As many nations face challenges in funding their development needs amid worsening climate change impacts and other global issues, Guyana’s leaders believe the Low Carbon Development Strategy (LCDS) 2030 provides a model that countries can not only support but seek to emulate, as it is already delivering scalable financing solutions.
Placing the LCDS 2030 in the spotlight was Minister of Natural Resources, Vickram Bharrat, during the COP30 High-Level Segment in Belém. He said Guyana’s model for sustainable, low-carbon development shows that climate adaptation and development can advance together when global finance systems enable it. The LCDS 2030, he said, has strengthened national monitoring, expanded Indigenous land rights, scaled renewable energy, improved food security and advanced biodiversity protection.
Minister Bharrat argued that Guyana’s integrated model stands in contrast to global systems that remain slow, fragmented and underfunded. “Adaptation is a daily question of safety and survival for millions,” he said. “Yet adaptation finance is too little, too slow and too hard to access.” The LCDS demonstrates how mitigation and adaptation can be pursued together; however, scaling such models will require global financial reform.
Guyana has received more than half a billion US dollars in jurisdictional REDD+ revenue to date, which has been reinvested directly into Indigenous communities for climate-resilient infrastructure, eco-tourism, sustainable forestry, and social services — proving, he said to the climate event, that climate finance can protect forests, support Indigenous peoples and strengthen national resilience simultaneously.
Minister Bharrat also used this platform to outline the two other areas where global action must shift from rhetoric to implementation: the energy transition and forests and nature.
Regarding the energy transition, he warned that the world is entering a period of unprecedented energy demand, even as millions remain without access to modern energy. Transitioning away from fossil fuels, he said, must be guided by carbon science and a just transition — not slogans. That includes global carbon pricing, phasing out fossil-fuel subsidies, and recognising the role of responsible, lower-carbon producers in meeting unavoidable demand. Guyana’s own no-flaring requirement for offshore operations, he noted, is one example of how producers can reduce emissions while maintaining energy security.
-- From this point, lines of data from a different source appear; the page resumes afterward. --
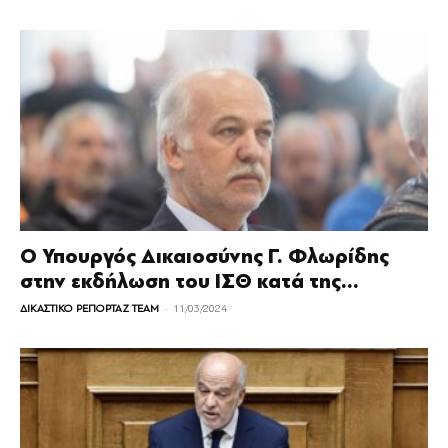
Ο Υπουργός Δικαιοσύνης Γ. Φλωρίδης
στην εκδήλωση του ΙΣΘ κατά της...
-
ΔΙΚΑΣΤΙΚΟ ΡΕΠΟΡΤΑΖ TEAM
11/03/2024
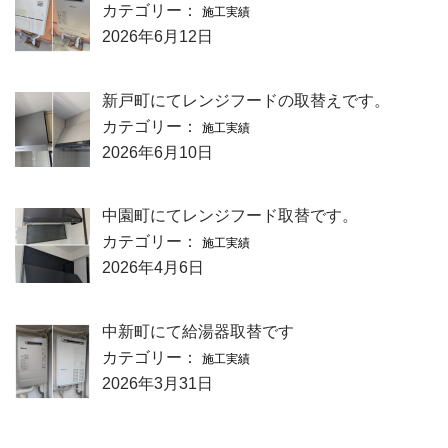
カテゴリー：
施工実績
2026年6月12日
新戸町にてレンジフードの取替えです。
カテゴリー：
施工実績
2026年6月10日
中園町にてレンジフード取替です。
カテゴリー：
施工実績
2026年4月6日
中新町にて給湯器取替です
カテゴリー：
施工実績
2026年3月31日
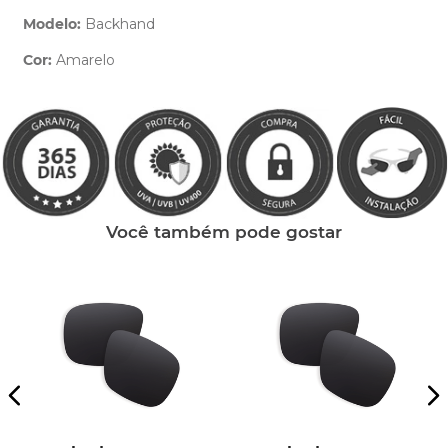
Modelo:
Backhand
Cor:
Amarelo
Clique aqui
e peça ajuda dos nossos especialistas.
Você também pode gostar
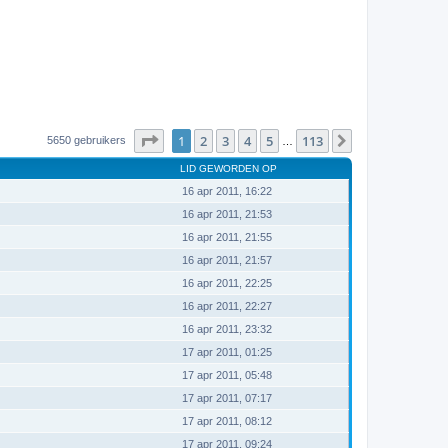
Pagina
1
van
113
1
2
3
4
5
113
Volgende
5650 gebruikers
…
LID GEWORDEN OP
16 apr 2011, 16:22
16 apr 2011, 21:53
16 apr 2011, 21:55
16 apr 2011, 21:57
16 apr 2011, 22:25
16 apr 2011, 22:27
16 apr 2011, 23:32
17 apr 2011, 01:25
17 apr 2011, 05:48
17 apr 2011, 07:17
17 apr 2011, 08:12
17 apr 2011, 09:24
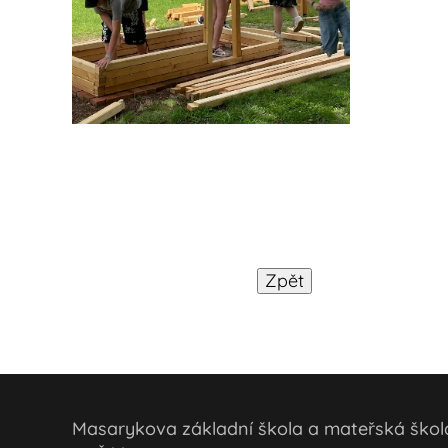
Masarykova základní škola a mateřská šk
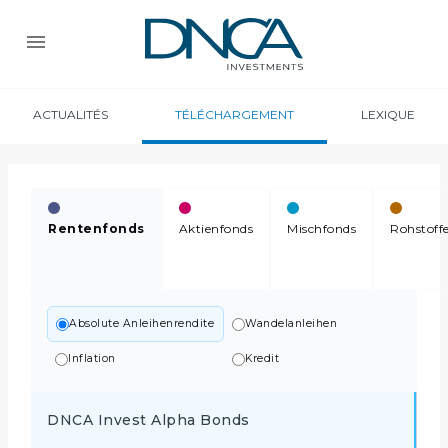
ACTUALITÉS
TÉLÉCHARGEMENT
LEXIQUE
Rentenfonds
Aktienfonds
Mischfonds
Rohstoff
Absolute Anleihenrendite
Wandelanleihen
Inflation
Kredit
DNCA Invest Alpha Bonds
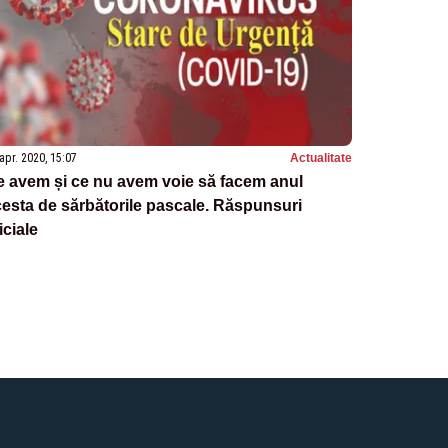
apr. 2020, 15:07
Actualitate
 avem și ce nu avem voie să facem anul
esta de sărbătorile pascale. Răspunsuri
iciale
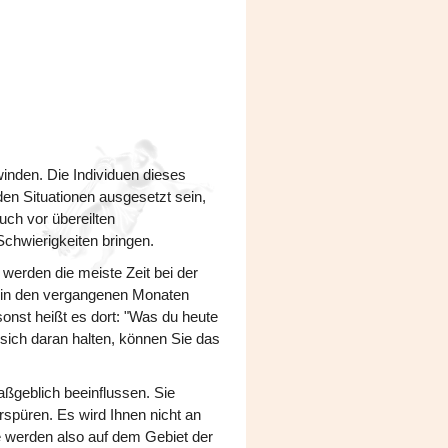
inden. Die Individuen dieses
den Situationen ausgesetzt sein,
uch vor übereilten
chwierigkeiten bringen.
werden die meiste Zeit bei der
e in den vergangenen Monaten
onst heißt es dort: "Was du heute
sich daran halten, können Sie das
aßgeblich beeinflussen. Sie
spüren. Es wird Ihnen nicht an
ie werden also auf dem Gebiet der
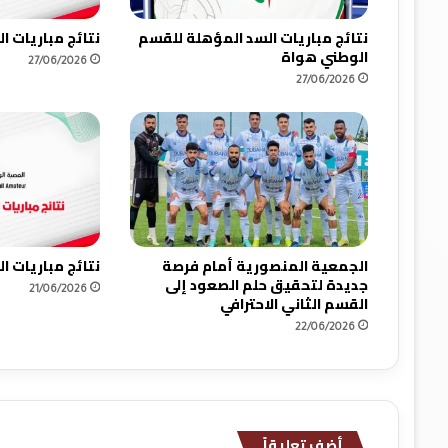
نتائج مباريات السد المؤهلة للقسم
نتائج مباريات 
الوطني هواة
27/06/2026
27/06/2026
الجمعية المنصورية أمام فرصة
نتائج مباريات 
جديدة لتحقيق حلم الصعود إلى
21/06/2026
القسم الثاني الاحترافي
22/06/2026
أضف تعليقاً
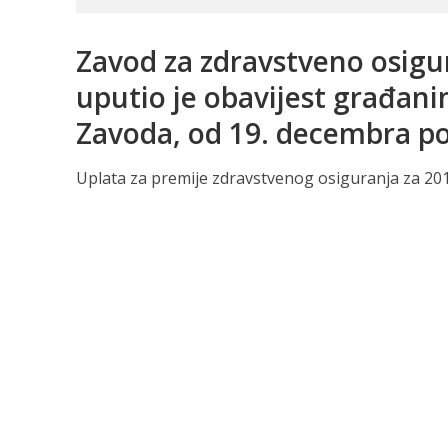
Zavod za zdravstveno osig
uputio je obavijest građan
Zavoda, od 19. decembra po
Uplata za premije zdravstvenog osiguranja za 2017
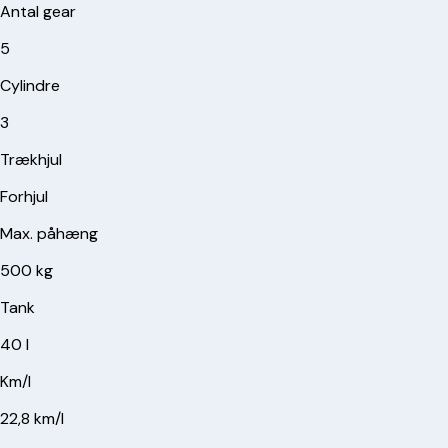
Antal gear
5
Cylindre
3
Trækhjul
Forhjul
Max. påhæng
500 kg
Tank
40 l
Km/l
22,8 km/l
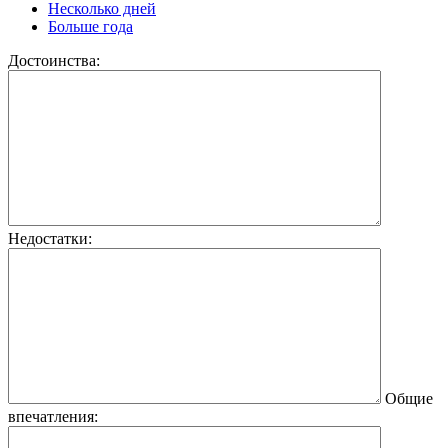
Несколько дней
Больше года
Достоинства:
Недостатки:
Общие
впечатления:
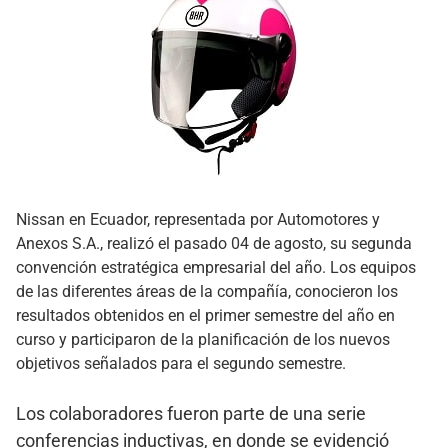
Nissan en Ecuador, representada por Automotores y
Anexos S.A., realizó el pasado 04 de agosto, su segunda
convención estratégica empresarial del año. Los equipos
de las diferentes áreas de la compañía, conocieron los
resultados obtenidos en el primer semestre del año en
curso y participaron de la planificación de los nuevos
objetivos señalados para el segundo semestre.
Los colaboradores fueron parte de una serie
conferencias inductivas, en donde se evidenció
On forests, the minister highlighted Guyana’s leadership in the Forest and Climate Leaders’ Partnership, which it co-chairs with the United Kingdom. The Forest Finance Roadmap — developed through this Partnership — outlines six mechanisms to make forests worth more alive than dead. Two are already advancing: the Tropical Forests Forever Facility, championed by Guyana and Brazil, and Jurisdictional REDD+, which enabled Guyana to become the first country to issue ART-TREES jurisdictional credits and access the CORSIA compliance market.
Guyana also helped launch the new Scaling JREDD+ Coalition in Belém, bringing together forest countries, Indigenous organisations, investors, standards bodies and civil society to expand high-integrity jurisdictional forest finance worldwide.
As he closed his presentation, Minister Bharrat pointed out that Guyana’s experience shows that the world does not lack solutions — rather, it only lacks the finance and modernised systems required to scale them. “Let us leave Belém not only believing that a better future is possible,” he told leaders, “but demonstrating that we chose to build it, together.”